Results: Relapse risk was higher for patients who switched to oral (hazard ratio [HR]=2.18; P< .001) or INJ (HR=3.02; P< .001) therapies than for patients who stayed on NAT after 2 years. EDSS worsening risk was similar for oral (HR=1.19; P=.266) and higher for INJ (HR=2.52; P< .001) switchers compared to stayed-on-NAT patients. ARRs decreased after the first 2 years by 20.2% for stayed-on-NAT patients but increased from rates on NAT by 17.8% and 108.1% for oral and INJ switchers, respectively (P< .001 for each). In oral switchers, lower relapse risk was predicted by shorter WO time (>12 weeks vs ≤4 weeks; HR=1.97; P=.001), fewer pre-NAT relapses (HR=1.24/relapse in the prior year; P< .001), lower EDSS at NAT start (>3.5 vs ≤3.5; HR=1.44; P=.007), and longer time on NAT (HR=0.87/additional year on NAT; P=.019).

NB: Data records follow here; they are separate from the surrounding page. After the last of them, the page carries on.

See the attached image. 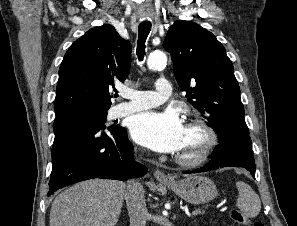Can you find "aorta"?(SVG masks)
<instances>
[{
	"mask_svg": "<svg viewBox=\"0 0 297 226\" xmlns=\"http://www.w3.org/2000/svg\"><path fill=\"white\" fill-rule=\"evenodd\" d=\"M167 63V56L162 51H155L150 53L147 59V66L151 70H157L164 67Z\"/></svg>",
	"mask_w": 297,
	"mask_h": 226,
	"instance_id": "762f6f07",
	"label": "aorta"
}]
</instances>
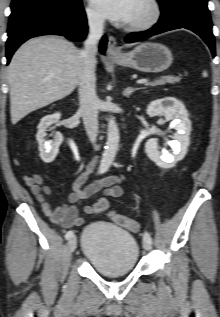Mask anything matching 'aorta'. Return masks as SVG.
<instances>
[{"label": "aorta", "instance_id": "1", "mask_svg": "<svg viewBox=\"0 0 220 317\" xmlns=\"http://www.w3.org/2000/svg\"><path fill=\"white\" fill-rule=\"evenodd\" d=\"M119 129L113 117L109 118L107 128V142L104 147L103 156L100 163V170L106 171L111 166L119 146Z\"/></svg>", "mask_w": 220, "mask_h": 317}]
</instances>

Conclusions: Staying on NAT for >2 years yields better clinical outcomes than switching to oral or INJ therapies. For those discontinuing NAT, switching to an oral yields better outcomes than switching to an INJ. Disease activity risk in oral switchers is predicted by WO time, pre-NAT disease activity and EDSS, and time on NAT.
Supported by Biogen.
Disclosure: HB: compensation for consulting from Biogen, Merck Serono, Novartis; research support from Biogen, Merck Serono.

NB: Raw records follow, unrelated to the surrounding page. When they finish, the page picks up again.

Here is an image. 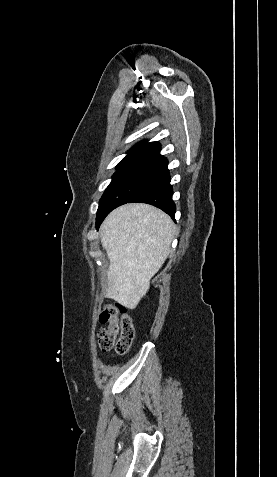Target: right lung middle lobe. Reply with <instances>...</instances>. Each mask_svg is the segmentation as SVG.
<instances>
[{
	"label": "right lung middle lobe",
	"mask_w": 277,
	"mask_h": 477,
	"mask_svg": "<svg viewBox=\"0 0 277 477\" xmlns=\"http://www.w3.org/2000/svg\"><path fill=\"white\" fill-rule=\"evenodd\" d=\"M160 171L159 168L137 166L117 169L99 201L96 217L97 229L108 213L133 199L157 177Z\"/></svg>",
	"instance_id": "right-lung-middle-lobe-1"
}]
</instances>
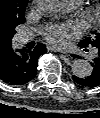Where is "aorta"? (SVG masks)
Masks as SVG:
<instances>
[{"mask_svg":"<svg viewBox=\"0 0 100 118\" xmlns=\"http://www.w3.org/2000/svg\"><path fill=\"white\" fill-rule=\"evenodd\" d=\"M37 5L40 10L50 15L57 14L62 9L61 0H37ZM71 67L73 74L79 78L87 77L92 73V66L84 59L74 60Z\"/></svg>","mask_w":100,"mask_h":118,"instance_id":"762f6f07","label":"aorta"}]
</instances>
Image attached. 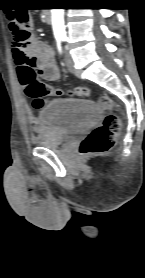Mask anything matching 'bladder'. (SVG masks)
<instances>
[{
    "instance_id": "1",
    "label": "bladder",
    "mask_w": 145,
    "mask_h": 278,
    "mask_svg": "<svg viewBox=\"0 0 145 278\" xmlns=\"http://www.w3.org/2000/svg\"><path fill=\"white\" fill-rule=\"evenodd\" d=\"M100 110L93 101L80 98H57L45 103L38 112L34 130L36 147L61 149L71 137L94 126Z\"/></svg>"
}]
</instances>
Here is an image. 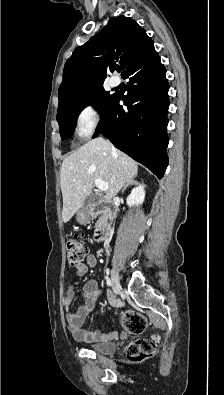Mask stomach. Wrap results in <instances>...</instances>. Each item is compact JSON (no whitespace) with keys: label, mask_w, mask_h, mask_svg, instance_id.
Returning <instances> with one entry per match:
<instances>
[{"label":"stomach","mask_w":224,"mask_h":395,"mask_svg":"<svg viewBox=\"0 0 224 395\" xmlns=\"http://www.w3.org/2000/svg\"><path fill=\"white\" fill-rule=\"evenodd\" d=\"M88 215L85 212L80 211L77 216H76V220L80 223V224H85L88 221Z\"/></svg>","instance_id":"1"}]
</instances>
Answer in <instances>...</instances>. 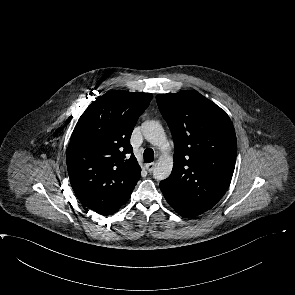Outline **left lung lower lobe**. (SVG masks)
<instances>
[{"instance_id": "0a47b994", "label": "left lung lower lobe", "mask_w": 295, "mask_h": 295, "mask_svg": "<svg viewBox=\"0 0 295 295\" xmlns=\"http://www.w3.org/2000/svg\"><path fill=\"white\" fill-rule=\"evenodd\" d=\"M163 195L165 196V199L167 200V202L169 203V205L181 216L183 217H187V218H191L193 216H191L190 214H188L185 210H183L180 206H178L177 201L175 199V197H173L172 195L169 194V192H167L164 188H162L160 186Z\"/></svg>"}]
</instances>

LK: In last 3 years, Institution (University Hospital Basel) received and used exclusively for research support: steering committee, advisory board, and consultancy fees from Actelion, Addex, Bayer HealthCare, Biogen, Biotica, Genzyme, Lilly, Merck, Mitsubishi, Novartis, Ono Pharma, Pfizer, Receptos, Sanofi, Santhera, Siemens, Teva, UCB, Xenoport; speaker fees from Bayer HealthCare, Biogen, Merck, Novartis, Sanofi, Teva; support of educational activities from Bayer HealthCare, Biogen, CSL Behring, Genzyme, Merck, Novartis, Sanofi, Teva; grants from Bayer HealthCare, Biogen, F. Hoffmann-La Roche Ltd, Merck, Novartis, the European Union, the Roche Research Foundations, the Swiss Multiple Sclerosis Society, the Swiss National Research Foundation.
TS: honoraria for consultancy and funding for travel from Biogen, Novartis.

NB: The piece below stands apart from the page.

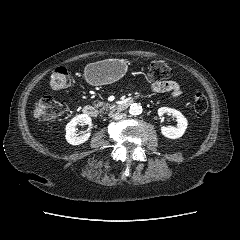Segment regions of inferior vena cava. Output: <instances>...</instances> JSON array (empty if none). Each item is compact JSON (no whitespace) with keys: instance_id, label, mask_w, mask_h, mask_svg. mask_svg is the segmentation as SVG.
Returning a JSON list of instances; mask_svg holds the SVG:
<instances>
[{"instance_id":"inferior-vena-cava-1","label":"inferior vena cava","mask_w":240,"mask_h":240,"mask_svg":"<svg viewBox=\"0 0 240 240\" xmlns=\"http://www.w3.org/2000/svg\"><path fill=\"white\" fill-rule=\"evenodd\" d=\"M112 118L114 120H121V119L126 118V114H124V113H114V114H112Z\"/></svg>"}]
</instances>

MT: compensation for consulting from Biogen, Merck Serono, Novartis; speaker honoraria from Biogen, Merck Serono, Novartis, Sanofi, Teva; research grants from Biogen, Merck Serono, Novartis.
HW: honoraria from Abbvie, Actelion, Alexion, Biogen, Cognomed, Evgen, F. Hoffmann-La Roche Ltd, MedDay Pharmaceuticals, Merck Serono, Novartis, Roche Pharma AG, Sanofi-Genzyme, TEVA; research support from Biogen, GlaxoSmithKline GmbH, Roche Pharma AG, Sanofi-Genzyme.
QD, SL, P-RH, NC: employees of and own stock and/or stock options in Biogen.